The SSE group is active in two research areas: Software Engineering, and Information Security; in each area there are some research themes shared by group members.
1. Software Engineering
Paolo Falcarin used the Eclipse Modeling Framework (EMF) and Graphical Modeling Framework (GMF) to contribute to the development of different domain-specific languages: SPATEL, a service description language for integrated telecom web services which has been partially reused in the OMG standard TelcoML,and he is working on automated and reconfigurable service composition of telecom and web services, and service personalization in context-aware mobile services.
Islam works on risk analysis and management, and he contributed to the Secure Tropos visual notation for security
John Noll works on Global Software Engineering, Open Source Software Development, and Software Engineering Education.
Fahimeh Jafari works on IoT and Distributed Systems, with focus on System-on-chip network optimization and performance analysis
Paolo Falcarin and Andres Baravalle are collaborating with David Guiliano from the School of Health and Bioscience at UEL; the research collaboration aims at creating a bioinformatics tool-chain in the UEL OpenStack cloud platform.
2. Information Security
Paolo Falcarin was one of the first researchers to use code mobility and a trusted server to create network-based software protections.
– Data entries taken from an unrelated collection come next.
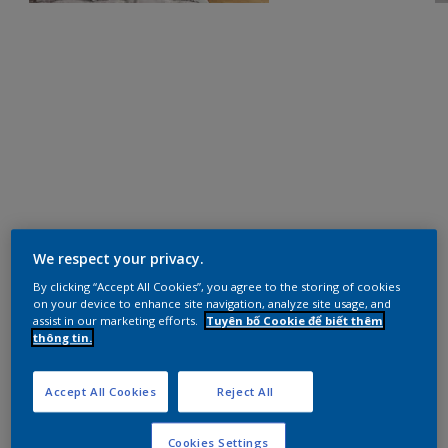
We respect your privacy.
By clicking “Accept All Cookies”, you agree to the storing of cookies
on your device to enhance site navigation, analyze site usage, and
assist in our marketing efforts.
Tuyên bố Cookie để biết thêm
thông tin.
Accept All Cookies
Reject All
Cookies Settings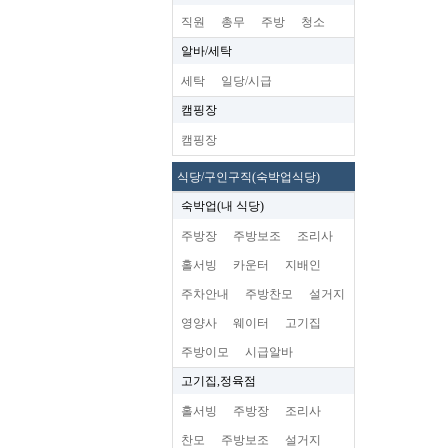
직원
총무
주방
청소
알바/세탁
세탁
일당/시급
캠핑장
캠핑장
식당/구인구직(숙박업식당)
숙박업(내 식당)
주방장
주방보조
조리사
홀서빙
카운터
지배인
주차안내
주방찬모
설거지
영양사
웨이터
고기집
주방이모
시급알바
고기집,정육점
홀서빙
주방장
조리사
찬모
주방보조
설거지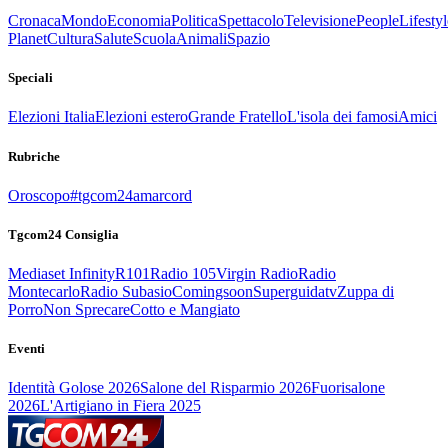
Cronaca
Mondo
Economia
Politica
Spettacolo
Televisione
People
Lifestyl
Planet
Cultura
Salute
Scuola
Animali
Spazio
Speciali
Elezioni Italia
Elezioni estero
Grande Fratello
L'isola dei famosi
Amici
Rubriche
Oroscopo
#tgcom24amarcord
Tgcom24 Consiglia
Mediaset Infinity
R101
Radio 105
Virgin Radio
Radio
Montecarlo
Radio Subasio
Comingsoon
Superguidatv
Zuppa di
Porro
Non Sprecare
Cotto e Mangiato
Eventi
Identità Golose 2026
Salone del Risparmio 2026
Fuorisalone
2026
L'Artigiano in Fiera 2025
Currently he is working with Alessandro Cabutto in designing and implementing client-server support for secure binary code updates in the ASPIRE project. Such diversified run-time code updates will serve different purposes: contrasting static analysis, reducing the attacker's time-frame and implementing network-based protections such as remote attestation.
Andres Baravalle's research spans over dark web analysis, web security, and cloud computing.
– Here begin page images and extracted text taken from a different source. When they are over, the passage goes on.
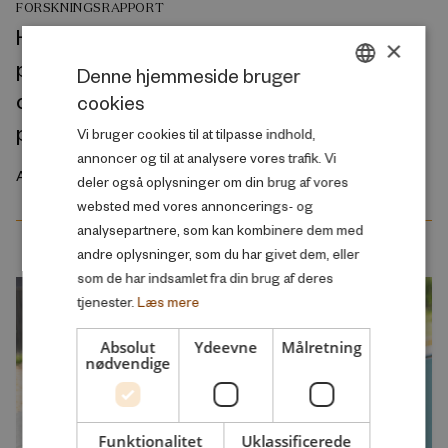
FORSKNINGSRAPPORT
His and/or hers? A cross-national
×
perspective on the gendered nature of
Denne hjemmeside bruger
couples’ employment preconditions for
cookies
DANISH
parenthood
Vi bruger cookies til at tilpasse indhold,
ENGLISH
annoncer og til at analysere vores trafik. Vi
August 2026
deler også oplysninger om din brug af vores
websted med vores annoncerings- og
analysepartnere, som kan kombinere dem med
andre oplysninger, som du har givet dem, eller
som de har indsamlet fra din brug af deres
tjenester.
Læs mere
Absolut
Ydeevne
Målretning
nødvendige
Funktionalitet
Uklassificerede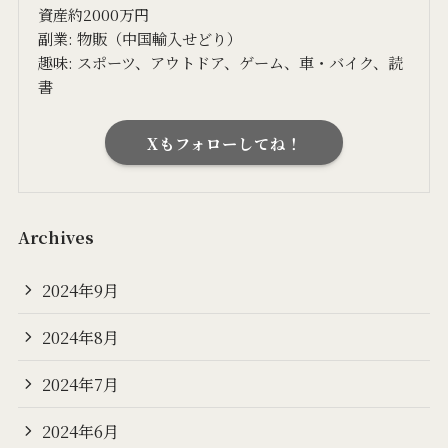
資産約2000万円
副業: 物販（中国輸入せどり）
趣味: スポーツ、アウトドア、ゲーム、車・バイク、読
書
Xもフォローしてね！
Archives
2024年9月
2024年8月
2024年7月
2024年6月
Ameer al Nemrat's research spans over digital forensics, cybercrime, and malware.
Shareeful Islam developed a framework to support the consideration of laws and regulations during the development of secure software systems. In particular, the novelty of the framework is that it enables software developers to correctly elicit security requirements from the appropriate laws and regulations, and to trace these requirements throughout the development stages in order to ensure that the design indeed supports the required laws and regulations.
Amin Karami works on anomaly detection systems, Big Data analytics and and Internet of Things.
Paolo Falcarin and Gaofeng Zhang are developing a methodology to assess the effectiveness of software protections in terms of additional effort required to the attackers using system modelling techniques, such as Petri nets.